Open vedantk opened 6 years ago
mentioned in issue llvm/llvm-bugzilla-archive#39917
I understand you are not planning to land it now, but anyway I'm curious: Would your patch using ModulePass work when we compile files separately and link them later using linker?
Yes, I think so. If eh_typetable_adopt isn't used, then all of the information needed to perform ISel is fully contained within a single function.
If eh_typetable_adopt is used, there is a restriction. The calling function must have access to the definition of the function which donates its EH type table. In practice this seems to be the case.
I understand you are not planning to land it now, but anyway I'm curious: Would your patch using ModulePass work when we compile files separately and link them later using linker?
I prototyped a ModulePass which lifts EH type tables into IR, and taught CodeExtractor how to insert intrinsics into extracted functions s.t type tables are shared.
The idea is basically what Heejin described in llvm/llvm-bugzilla-archive#39917 , and what John alluded to here: 1) declare the EH type tables in IR, and 2) introduce an intrinsic which allows functions to share type tables. A module pass is needed to identify connected components of functions which all must share the same type tables.
I'll attach the patches here for posterity. Ultimately, what I found is that this does not substantially improve the efficacy of hot/cold splitting. On our stack, it's possible to achieve 98% of the results without actually splitting out landingpads / eh_typeid_for.

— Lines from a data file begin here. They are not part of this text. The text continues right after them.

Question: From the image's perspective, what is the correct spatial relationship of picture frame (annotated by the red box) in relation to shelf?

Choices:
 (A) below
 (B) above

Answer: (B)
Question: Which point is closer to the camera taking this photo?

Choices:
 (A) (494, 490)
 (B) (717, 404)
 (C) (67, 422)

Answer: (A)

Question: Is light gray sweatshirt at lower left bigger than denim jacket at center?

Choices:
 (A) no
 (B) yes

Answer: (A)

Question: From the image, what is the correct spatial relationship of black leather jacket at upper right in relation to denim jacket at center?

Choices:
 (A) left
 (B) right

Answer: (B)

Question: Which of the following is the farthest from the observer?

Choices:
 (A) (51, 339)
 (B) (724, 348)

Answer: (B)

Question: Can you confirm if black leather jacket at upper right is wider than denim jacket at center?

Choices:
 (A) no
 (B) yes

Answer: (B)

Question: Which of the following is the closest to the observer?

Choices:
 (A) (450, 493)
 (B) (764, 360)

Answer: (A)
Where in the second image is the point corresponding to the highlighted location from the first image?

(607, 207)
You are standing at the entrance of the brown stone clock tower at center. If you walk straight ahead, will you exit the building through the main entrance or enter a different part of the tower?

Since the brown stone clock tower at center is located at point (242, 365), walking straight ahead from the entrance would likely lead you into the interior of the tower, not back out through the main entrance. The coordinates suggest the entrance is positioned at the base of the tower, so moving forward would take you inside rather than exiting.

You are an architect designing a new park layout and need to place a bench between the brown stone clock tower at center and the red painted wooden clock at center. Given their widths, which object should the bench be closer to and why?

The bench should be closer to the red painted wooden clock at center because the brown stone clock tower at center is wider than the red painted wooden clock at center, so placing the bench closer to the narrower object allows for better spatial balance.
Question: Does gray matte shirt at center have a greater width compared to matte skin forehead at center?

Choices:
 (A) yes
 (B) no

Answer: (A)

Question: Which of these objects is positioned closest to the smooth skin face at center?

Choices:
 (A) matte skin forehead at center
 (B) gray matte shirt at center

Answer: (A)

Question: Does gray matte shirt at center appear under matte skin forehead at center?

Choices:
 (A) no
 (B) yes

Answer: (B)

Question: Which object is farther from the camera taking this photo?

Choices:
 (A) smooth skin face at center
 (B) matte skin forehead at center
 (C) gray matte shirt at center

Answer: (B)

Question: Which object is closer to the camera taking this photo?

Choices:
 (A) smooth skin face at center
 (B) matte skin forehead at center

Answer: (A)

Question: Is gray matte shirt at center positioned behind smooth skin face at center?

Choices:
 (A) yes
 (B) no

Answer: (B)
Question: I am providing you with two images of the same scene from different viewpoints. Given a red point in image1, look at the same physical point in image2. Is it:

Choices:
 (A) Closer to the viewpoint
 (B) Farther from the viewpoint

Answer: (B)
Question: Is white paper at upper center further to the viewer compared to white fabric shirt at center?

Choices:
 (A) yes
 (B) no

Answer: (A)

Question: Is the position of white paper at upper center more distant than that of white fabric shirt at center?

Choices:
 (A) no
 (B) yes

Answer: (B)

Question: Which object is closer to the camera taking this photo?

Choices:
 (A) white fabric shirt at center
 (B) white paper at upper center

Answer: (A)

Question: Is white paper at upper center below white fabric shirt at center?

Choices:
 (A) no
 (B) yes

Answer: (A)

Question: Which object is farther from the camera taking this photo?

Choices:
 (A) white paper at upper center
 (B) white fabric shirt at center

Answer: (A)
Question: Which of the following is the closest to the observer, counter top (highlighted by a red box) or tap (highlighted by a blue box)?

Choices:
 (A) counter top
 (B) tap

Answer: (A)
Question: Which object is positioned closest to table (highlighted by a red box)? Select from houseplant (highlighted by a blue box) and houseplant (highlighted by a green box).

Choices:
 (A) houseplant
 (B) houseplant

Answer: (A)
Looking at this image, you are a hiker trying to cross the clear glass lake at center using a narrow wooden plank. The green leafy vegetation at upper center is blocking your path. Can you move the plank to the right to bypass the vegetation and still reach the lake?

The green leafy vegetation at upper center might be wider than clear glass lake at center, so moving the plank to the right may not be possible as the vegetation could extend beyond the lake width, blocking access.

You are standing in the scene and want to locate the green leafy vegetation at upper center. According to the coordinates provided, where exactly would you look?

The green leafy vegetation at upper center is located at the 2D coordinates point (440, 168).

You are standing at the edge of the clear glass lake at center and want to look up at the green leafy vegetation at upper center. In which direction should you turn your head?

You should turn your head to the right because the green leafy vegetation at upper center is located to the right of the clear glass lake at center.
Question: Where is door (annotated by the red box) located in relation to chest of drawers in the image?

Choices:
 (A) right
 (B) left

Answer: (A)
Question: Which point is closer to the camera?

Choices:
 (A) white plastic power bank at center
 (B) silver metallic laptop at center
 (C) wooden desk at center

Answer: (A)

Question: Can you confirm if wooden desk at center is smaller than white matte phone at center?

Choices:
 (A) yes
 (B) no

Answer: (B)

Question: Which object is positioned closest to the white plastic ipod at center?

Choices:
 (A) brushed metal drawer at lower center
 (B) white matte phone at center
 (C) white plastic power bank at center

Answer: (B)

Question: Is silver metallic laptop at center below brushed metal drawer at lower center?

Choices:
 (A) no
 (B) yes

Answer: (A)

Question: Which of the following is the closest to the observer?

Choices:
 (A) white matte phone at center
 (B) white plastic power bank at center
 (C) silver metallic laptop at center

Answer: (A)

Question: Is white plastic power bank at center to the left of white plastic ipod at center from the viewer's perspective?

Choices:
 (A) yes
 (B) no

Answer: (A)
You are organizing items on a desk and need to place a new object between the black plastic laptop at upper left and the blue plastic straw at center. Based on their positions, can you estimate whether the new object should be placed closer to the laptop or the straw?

What's more, the code size growth imposed by shared type tables is greater than the cost of simply treating eh_typeid_for as an input to the extraction region.
In light of this data, I think 'later' is a reasonable resolution for this bug: we can resurrect this idea if extracting landingpads at the IR-level becomes important down the road.
Bug llvm/llvm-bugzilla-archive#39917 has been marked as a duplicate of this bug.
Haven’t had a chance to experiment yet, but here’s another simple solution with only slightly worse codegen: hoist the call to eh.typeid.for and pass it in.
I've disabled extracting calls to eh_typeid_for in r346256 to address the immediate miscompile.
IMO it'd be ideal if we could find a simple way of sharing type info -> ID mappings in gcc_except_tab without regressing its size. Would that be possible if we used DW_EH_PE_absptr as the TType encoding? I'll try it out and report back; if it doesn't pan out, I'll try one of John or Reid's suggestions.
Could we specify an outlined unwind target in IR (say, by adding
unwind function
syntax to theinvoke
instruction)? For code that needs to branch back to non-EH blocks, we might use blockaddress+indirectbr.
That would be a pretty major change to IR, but yeah, if you wanted to (1) outline at the IR level and (2) share an outlined landing pad across functions, you would need something like this. Such a landing pad would have to be something without edges back into the main function body, though.
Makes sense. Doing this increases the aggregate size of gcc_except_tab sections across *.o's in the test-suite by 7.1% (or 39.5 KB). That's not too bad compared to the aggregate size of text (41.8 MB). Can we land that change as a bug fix until we implement something like @llvm.eh.typeid.declare?
The trade-off seems reasonable, but the engineering approach is not. We should not be landing "short-term" changes that regress general code-gen for the benefit of an experimental pass. You should just not outline these intrinsic calls, and if you want the benefits of being able to outline them, you should implement the IR features to make that possible.
Actually, if every function has the same type info -> ID mapping, wouldn't it be better to share the mappings? I suppose that would require changing the format for __gcc_except_tab and updating things that read it. That might be more involved than adding a new intrinsic, but could possibly extra code size savings.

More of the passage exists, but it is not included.